​Fragment czaszki sprzed ponad 5,5 tys. lat wystawiony został w muzeum w Londynie. Znalazł go amator-poszukiwacz skarbów na brzegu Tamizy.

Wprawdzie Londynu wówczas na mapie nie było, można się pokusić o stwierdzenie, że kość należy najstarszego znanego mieszańca terenu brytyjskiej stolicy. To przedni płat czaszki dorosłego mężczyzny, który w czasach neolitycznych żył w pobliżu Tamizy. Wiek znaleziska ustalony został metodą węglową. Pochodzi z czwartego tysiąclecia przed naszą erą.

Na czaszkę natknął się niejaki Martin Bushel, który na co dzień przeczesuje podczas odpływu brzegi Tamizy. Początkowo myślał, że to fragment ceramicznej wazy, ale po konsultacji z ekspertami nie było już wątpliwości. Znalezisko można obecnie oglądać w Muzeum Londynu.

Jak szukać?

Ponieważ Londyn położony jest stosunkowo niedaleko od ujścia Tamizy, poziom rzeki w ciągu dnia podnosi się i opada o kilka metrów. Podczas odpływu z łatwością można spacerować po błotnistych nabrzeżach, niemal ucząc się tym samym historii. Wystarczy skupić uwagę, by po chwili - nawet bez używania elektronicznych przyrządów - znaleźć jakiś stary przedmiot, niekoniecznie o wadze muzealnej. Ale XIX-wieczny guzik czy moneta nie należą do rzadkości.

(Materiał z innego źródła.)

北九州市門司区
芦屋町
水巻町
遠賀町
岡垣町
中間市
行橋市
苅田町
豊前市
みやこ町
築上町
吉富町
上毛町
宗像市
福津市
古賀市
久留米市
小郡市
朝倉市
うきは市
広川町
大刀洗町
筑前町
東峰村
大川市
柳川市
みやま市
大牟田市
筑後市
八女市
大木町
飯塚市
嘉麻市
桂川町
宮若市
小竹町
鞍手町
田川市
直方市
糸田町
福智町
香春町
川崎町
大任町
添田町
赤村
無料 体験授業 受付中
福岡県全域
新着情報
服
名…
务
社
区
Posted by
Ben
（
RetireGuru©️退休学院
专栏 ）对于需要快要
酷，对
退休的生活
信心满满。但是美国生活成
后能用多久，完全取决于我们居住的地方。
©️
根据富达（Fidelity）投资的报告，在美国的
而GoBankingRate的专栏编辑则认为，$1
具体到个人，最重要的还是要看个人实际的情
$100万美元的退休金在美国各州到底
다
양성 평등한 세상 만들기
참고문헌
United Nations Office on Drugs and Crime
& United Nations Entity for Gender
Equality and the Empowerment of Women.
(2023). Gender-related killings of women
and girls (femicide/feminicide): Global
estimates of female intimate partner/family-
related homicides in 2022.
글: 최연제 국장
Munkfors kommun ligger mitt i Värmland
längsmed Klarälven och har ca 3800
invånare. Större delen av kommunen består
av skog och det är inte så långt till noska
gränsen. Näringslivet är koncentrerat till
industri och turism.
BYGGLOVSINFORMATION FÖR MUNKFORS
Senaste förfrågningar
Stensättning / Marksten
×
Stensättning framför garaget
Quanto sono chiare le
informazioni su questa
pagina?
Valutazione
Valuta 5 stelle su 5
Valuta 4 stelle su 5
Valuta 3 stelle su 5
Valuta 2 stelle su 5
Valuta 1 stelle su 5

Czasami, jak w przypadku tej prastarej czaszki, zdarzają się znaleziska niezwykłe. Przed dwoma miesiącami znaleziono w ten sposób ogarek na oliwę pochodzący z czasów rzymskich.

Ukochana rzeka

Londyńczycy mają wręcz religijny stosunek do Tamizy. Nazywają ją kręgosłupem miasta, który wciąż kryje wiele tajemnic. Niekoniecznie trzeba taplać się w błocie. Wystarczy zabrać lornetkę, by móc podziwiać wraki starych łodzi, przypominające szkielety wielorybów.

Przy okazji wycieczki do Londynu warto także zwiedzić zaporę na Tamizie, zbudowaną kilkadziesiąt lat temu. Ta niezwykła, srebrna konstrukcja chroni miasto przed powodziami i reguluje przepływ większych jednostek, które wpływają do centrum stolicy.

Natomiast najlepiej Tamiza wygląda z kosmosu, co łatwo można sprawdzić, włączając komputer.